Segment Open

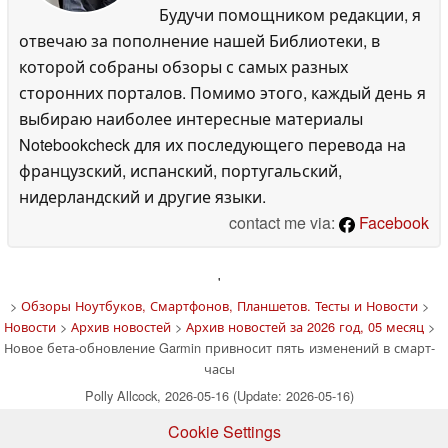
Будучи помощником редакции, я
отвечаю за пополнение нашей Библиотеки, в
которой собраны обзоры с самых разных
сторонних порталов. Помимо этого, каждый день я
выбираю наиболее интересные материалы
Notebookcheck для их последующего перевода на
французский, испанский, португальский,
нидерландский и другие языки.
contact me via:
Facebook
'
>
Обзоры Ноутбуков, Смартфонов, Планшетов. Тесты и Новости
>
Новости
>
Архив новостей
>
Архив новостей за 2026 год, 05 месяц
>
Новое бета-обновление Garmin привносит пять изменений в смарт-
часы
Polly Allcock, 2026-05-16 (Update: 2026-05-16)
Cookie Settings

Segment Closed

◆ AIM OF THE TASK ◆
An exact copy of the line containing "Notebookcheck для их последующего перевода на" and all lines after it, through the last line of the entries, is the required answer.

◆ RESULT FOR THIS EXERCISE ◆
Notebookcheck для их последующего перевода на
французский, испанский, португальский,
нидерландский и другие языки.
contact me via:
Facebook
'
>
Обзоры Ноутбуков, Смартфонов, Планшетов. Тесты и Новости
>
Новости
>
Архив новостей
>
Архив новостей за 2026 год, 05 месяц
>
Новое бета-обновление Garmin привносит пять изменений в смарт-
часы
Polly Allcock, 2026-05-16 (Update: 2026-05-16)
Cookie Settings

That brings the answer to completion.